MINNEAPOLIS -- For as much as the Twins have struggled this season, their offense has helped them claw back into plenty of games, only for them to swallow a tough defeat late.
It happened again on Thursday night. Eduardo Nunez hit a game-tying three-run homer in the sixth inning, but closer Glen Perkins gave up a run in the top of the ninth to hand the Twins a 5-4 loss to the Angels at Target Field.
The Twins put two runners on with nobody out in the bottom of the ninth against closer Huston Street, only to see the rally fall short.
"It was a good ballgame," manager Ron Gardenhire said. "We hung in there pretty good, and Nunez had a big homer to get [us] back into the game. We had a chance there at the end, but they got the big hit, and we didn't. Perk gave up a double and a sac fly, and they got their closer. We had chances, but he made pitches when he had to, and there's the ballgame."
David Freese sparked the Angels' rally with a leadoff ground-rule double. Pinch-runner Tony Campana was bunted to third with one out, then Chris Iannetta came through with a sacrifice fly to left field to give the Angels the lead.
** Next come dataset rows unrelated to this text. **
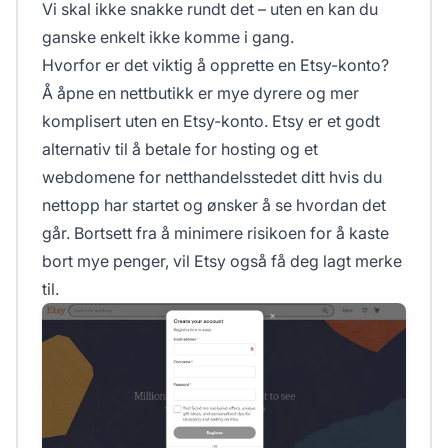
Vi skal ikke snakke rundt det – uten en kan du
ganske enkelt ikke komme i gang.
Hvorfor er det viktig å opprette en Etsy-konto?
Å åpne en nettbutikk er mye dyrere og mer
komplisert uten en Etsy-konto. Etsy er et godt
alternativ til å betale for hosting og et
webdomene for netthandelsstedet ditt hvis du
nettopp har startet og ønsker å se hvordan det
går. Bortsett fra å minimere risikoen for å kaste
bort mye penger, vil Etsy også få deg lagt merke
til.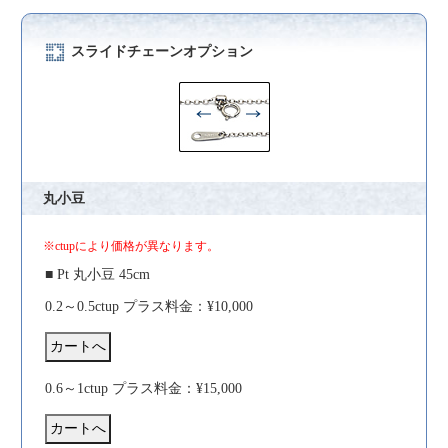
スライドチェーンオプション
丸小豆
※ctupにより価格が異なります。
■ Pt 丸小豆 45cm
0.2～0.5ctup プラス料金：¥10,000
0.6～1ctup プラス料金：¥15,000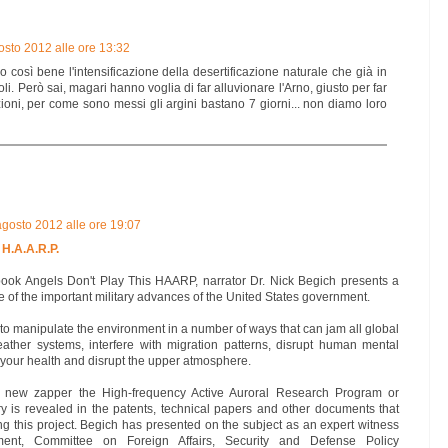
osto 2012 alle ore 13:32
o così bene l'intensificazione della desertificazione naturale che già in
i. Però sai, magari hanno voglia di far alluvionare l'Arno, giusto per far
zioni, per come sono messi gli argini bastano 7 giorni... non diamo loro
agosto 2012 alle ore 19:07
 H.A.A.R.P.
book Angels Don't Play This HAARP, narrator Dr. Nick Begich presents a
 of the important military advances of the United States government.
to manipulate the environment in a number of ways that can jam all global
ather systems, interfere with migration patterns, disrupt human mental
 your health and disrupt the upper atmosphere.
his new zapper the High-frequency Active Auroral Research Program or
y is revealed in the patents, technical papers and other documents that
g this project. Begich has presented on the subject as an expert witness
ment, Committee on Foreign Affairs, Security and Defense Policy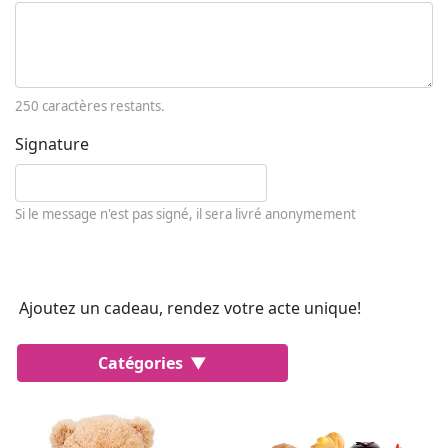
250
caractères restants.
Signature
Si le message n'est pas signé, il sera livré anonymement
Ajoutez un cadeau, rendez votre acte unique!
Catégories
Populaire
Gâteaux
Parfums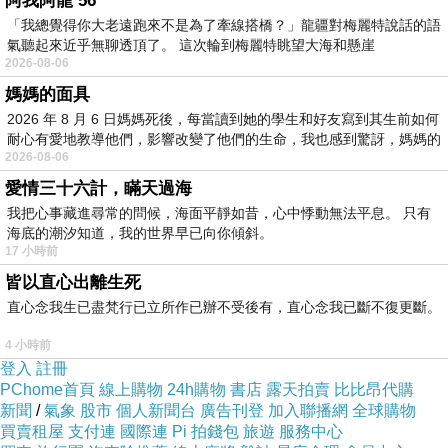
阿我阿龍 56
「我總覺得你大老遠跑來不是為了牽線搭橋？」龍疆對梅麗特說話的語
氣聽起來近乎無聊透頂了。 這次輪到梅麗特眺望大海和懸崖
2026-08-06
媽媽的面具
2026 年 8 月 6 日媽媽死後，每當讀到她的學生和好友寫到其生前如何
耐心有愛地教導他們，影響改變了他們的生命，我也感到驚訝，媽媽的
2026-08-06
愛情三十六計，瞞天過海
我把心事藏進尋常的問候，海面平靜如昔，心中悸動無法平息。 只有
海底的潮汐知道，我的世界早已向你傾斜。
17 小時前
皆以直心出離生死
直心念我生已盡梵行已立所作已辦不受後有，直心念我已斷不復更斷。
4 小時前
登入
註冊
明察秋毫
上一篇：
PChome首頁
線上購物
24h購物
書店
露天拍賣
比比昂代購
新聞
/
氣象
股市
個人新聞台
廣告刊登
加入聯播網
全球購物
健康靠自己
下一篇：
買賣租屋
支付連
國際連
Pi 拍錢包
旅遊
服務中心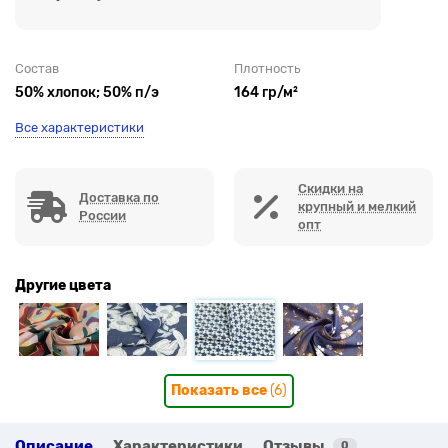
Состав
Плотность
50% хлопок; 50% п/э
164 гр/м²
Все характеристики
Скидки на
Доставка по
крупный и мелкий
России
опт
Другие цвета
Показать все
(6)
Описание
Характеристики
Отзывы
0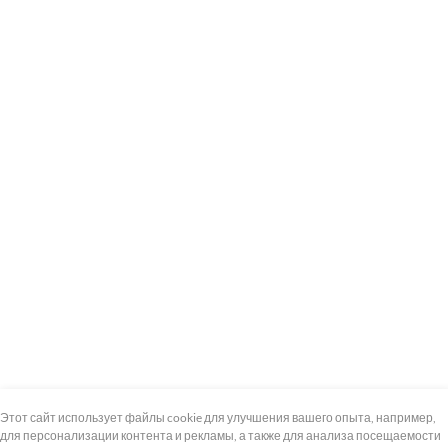
+7 (495) 739-8-12
Круглосуточно
Этот сайт использует файлы cookie для улучшения вашего опыта, например,
для персонализации контента и рекламы, а также для анализа посещаемости
8 (800) 100-33-300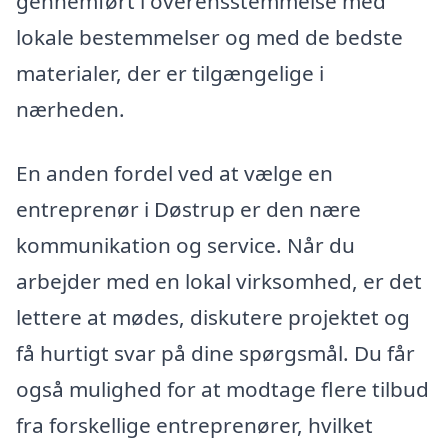
gennemført i overensstemmelse med
lokale bestemmelser og med de bedste
materialer, der er tilgængelige i
nærheden.
En anden fordel ved at vælge en
entreprenør i Døstrup er den nære
kommunikation og service. Når du
arbejder med en lokal virksomhed, er det
lettere at mødes, diskutere projektet og
få hurtigt svar på dine spørgsmål. Du får
også mulighed for at modtage flere tilbud
fra forskellige entreprenører, hvilket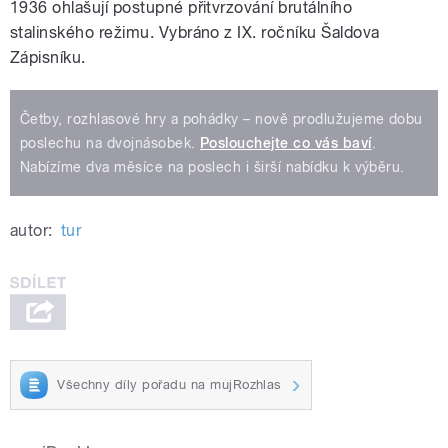
1936 ohlašují postupné přitvrzování brutálního
stalinského režimu. Vybráno z IX. ročníku Šaldova
Zápisníku.
Četby, rozhlasové hry a pohádky – nově prodlužujeme dobu
poslechu na dvojnásobek.
Poslouchejte co vás baví
.
Nabízíme dva měsíce na poslech i širší nabídku k výběru.
autor:
tur
Všechny díly pořadu na mujRozhlas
"As a hitter you're trying to hit the ball to the outfield," Iannetta said. "It's either get a hit or hit something they can score on."
The Twins had a prime scoring opportunity against Street with the heart of the order up, but Joe Mauer flied out, Kennys Vargas struck out and Eduardo Escobar flied out to end the game.
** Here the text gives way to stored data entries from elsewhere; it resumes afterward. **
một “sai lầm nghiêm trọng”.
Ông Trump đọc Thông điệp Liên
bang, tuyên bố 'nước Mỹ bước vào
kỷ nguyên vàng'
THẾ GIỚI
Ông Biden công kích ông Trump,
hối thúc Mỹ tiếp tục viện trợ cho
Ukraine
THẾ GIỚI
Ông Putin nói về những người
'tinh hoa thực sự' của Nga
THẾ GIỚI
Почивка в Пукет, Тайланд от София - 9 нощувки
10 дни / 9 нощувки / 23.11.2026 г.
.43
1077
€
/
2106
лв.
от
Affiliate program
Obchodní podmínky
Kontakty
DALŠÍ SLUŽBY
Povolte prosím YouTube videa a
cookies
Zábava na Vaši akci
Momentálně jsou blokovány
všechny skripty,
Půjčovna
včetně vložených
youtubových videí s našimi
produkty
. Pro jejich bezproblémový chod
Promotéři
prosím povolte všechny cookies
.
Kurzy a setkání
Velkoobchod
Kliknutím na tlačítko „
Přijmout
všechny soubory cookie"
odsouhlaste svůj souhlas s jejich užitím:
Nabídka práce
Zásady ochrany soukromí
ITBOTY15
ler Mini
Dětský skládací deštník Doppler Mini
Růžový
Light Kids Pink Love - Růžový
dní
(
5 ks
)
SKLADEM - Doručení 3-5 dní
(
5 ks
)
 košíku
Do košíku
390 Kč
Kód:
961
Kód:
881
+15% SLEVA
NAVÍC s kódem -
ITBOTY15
Vargas, who had homered in two straight games, had the chance to be the hero after working the count to 3-1, but struck out on three straight changeups.
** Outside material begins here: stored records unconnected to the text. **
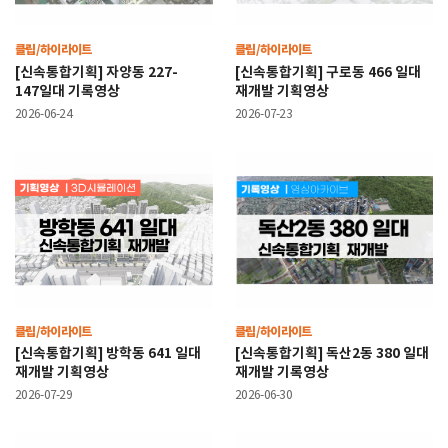
클립/하이라이트
클립/하이라이트
[신속통합기획] 자양동 227-
[신속통합기획] 구로동 466 일대
147일대 기록영상
재개발 기획영상
2026-06-24
2026-07-23
클립/하이라이트
클립/하이라이트
[신속통합기획] 방학동 641 일대
[신속통합기획] 독산2동 380 일대
재개발 기획영상
재개발 기록영상
2026-07-29
2026-06-30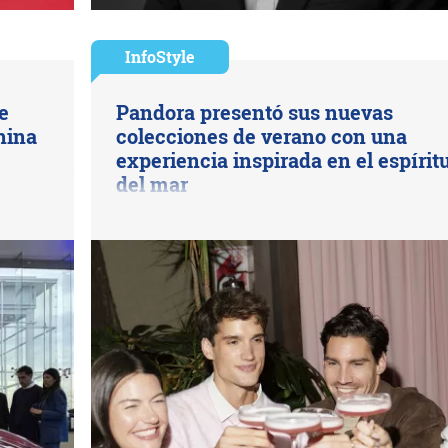
InfoStyle
e
Pandora presentó sus nuevas
hina
colecciones de verano con una
experiencia inspirada en el espírit
del mar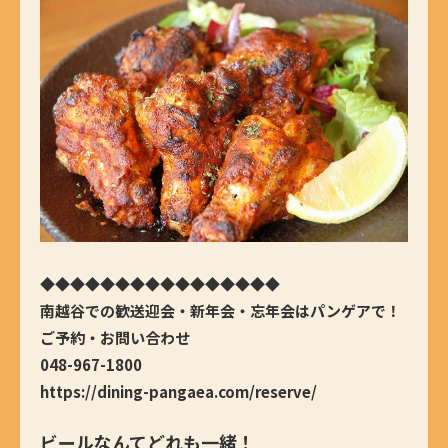
◆◆◆◆◆◆◆◆◆◆◆◆◆◆◆◆
南越谷での歓送迎会・新年会・忘年会はパンゲアで！
ご予約・お問い合わせ
048-967-1800
https://dining-pangaea.com/reserve/
ビールなんてどれも一緒！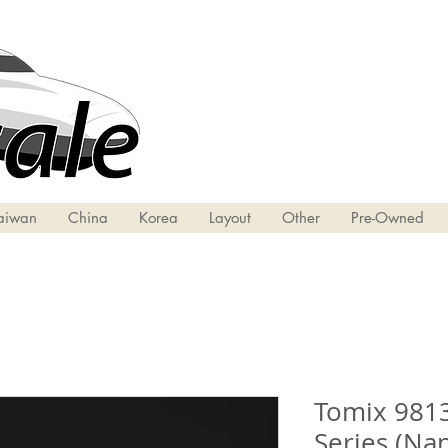
aiwan
China
Korea
Layout
Other
Pre-Owned
Tomix 9813
Series (Nan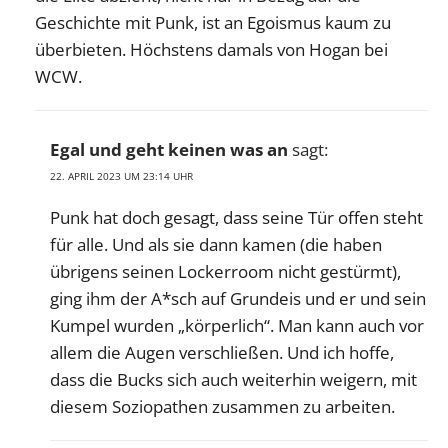
Geschichte mit Punk, ist an Egoismus kaum zu
überbieten. Höchstens damals von Hogan bei
WCW.
Egal und geht keinen was an
sagt:
22. APRIL 2023 UM 23:14 UHR
Punk hat doch gesagt, dass seine Tür offen steht
für alle. Und als sie dann kamen (die haben
übrigens seinen Lockerroom nicht gestürmt),
ging ihm der A*sch auf Grundeis und er und sein
Kumpel wurden „körperlich“. Man kann auch vor
allem die Augen verschließen. Und ich hoffe,
dass die Bucks sich auch weiterhin weigern, mit
diesem Soziopathen zusammen zu arbeiten.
"I was looking for a fastball because it was 3-1," Vargas said. "I was looking for something hard, but he beat me with the changeups. I learn something every day. It's an experience. Next time I've got it."
The loss came on a night when right-hander Kyle Gibson was hurt by a four-run fourth, with Mike Trout and Josh Hamilton drawing walks to start the rally. Howie Kendrick delivered a two-run double to left and advanced to third on an errant throw from Jordan Schafer.
Erick Aybar followed with a one-out RBI single before scoring on a double by Freese, but Gibson was able to avert further damage by getting Efren Navarro and Hank Conger to ground out to end the inning.
"A couple of walks made that inning harder than it should have been," Gibson said. "Kendrick hit a pitch I haven't looked at yet, but it was a little in and up. So it was an unfortunate inning. If I can limit the damage, it would change the outcome of the game."
That was the lone rough inning for Gibson, who used his sinker to get plenty of ground balls throughout the night. Of the 21 outs he recorded, 16 came via the ground ball, including an inning-ending double play in the fifth. He went seven innings, giving up four runs on seven hits and two walks, but was stuck with a no-decision.
Despite loading the bases with two outs in the second inning, the Twins didn't get on the board against Angels left-hander Hector Santiago until the fifth. Danny Santana and Brian Dozier connected on back-to-back doubles with one out to send home Minnesota's first run, but Dozier was stranded after a walk to Mauer, as Vargas grounded into a double play.
The Twins tied it in the sixth on one swing from Nunez, who crushed a 2-0 changeup from Santiago for a three-run blast to left field. The homer knocked Santiago from the game after his 90th pitch of the night.
"It was a big home run," Gardenhire said. "He's been swinging good. We put up some swings out there."
But the Twins couldn't score after that, as relievers Jason Grilli, Kevin Jepsen, Joe Smith and Street each threw a scoreless inning for the Angels.
"Unfortunately, we were just one hit away again," Gardenhire said. "Some good things happened, but bottom line, we lost."